Cord cutting is a topic which we discuss on a fairly regular basis, particularly over the last several quarters as the subscriber losses for cable companies have seemingly accelerated (see: Cord-Cutting Accelerates, Sends Shock Wave Across Traditional TV). Not surprisingly, one of the biggest losers of the cord cutting phenomenon has been ESPN, a media giant that ironically was one of the largest, if not the largest, beneficiaries of the cable TV bundle since it made its debut in 1979 (see: ESPN Lost 15,000 Subscribers A Day In October).
Of course, as TDG Research notes this morning, the wave of Americans electing to forego the massively overpriced cable TV bundle is only getting started and will see some 40% of American households ditch their service by 2030.
Generally, TDG expects that the penetration of live multi-channel pay-TV services will decline from 85% of US households in 2017 to 79% in 2030. While statistically a loss of only 7%, it nonetheless illustrates the ongoing secular decline of a once healthy market space.

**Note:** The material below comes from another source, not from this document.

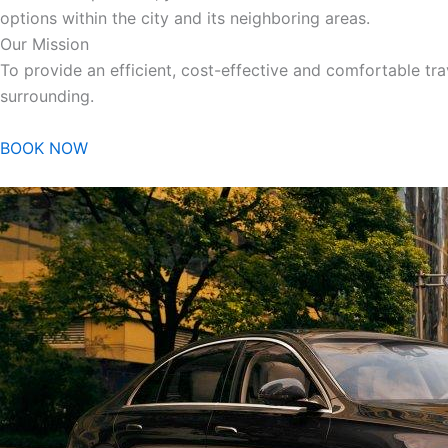
options within the city and its neighboring areas.
Our Mission
To provide an efficient, cost-effective and comfortable trav
surrounding.
BOOK NOW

TDG predicts that, by 2030, roughly 30 million US households will live without an MVPD service of any kind, be it virtual or legacy.
During this time, legacy MVPDs will experience considerable subscriber losses, due not only to long-term industry trends but also growing competition from virtual pay-TV providers. Consequently, legacy pay-TV penetration will fall from 81% of US households in 2017 to 60% in 2030, down 26%. At the same time, virtual pay-TV penetration will grow from roughly 4% of US households to 14%, up 350% but from a very small base.
“TDG said early on that the future of TV was an app. Unfortunately, most incumbent MVPDs weren’t taking notes,” notes Joel Espelien, TDG Senior Analyst. “The question is no longer if the future of TV is an app, but how quickly and economically incumbents can adapt to this truth and transition to an all-broadband app-based live multi-channel system.”
This post was published at Zero Hedge on Dec 6, 2017.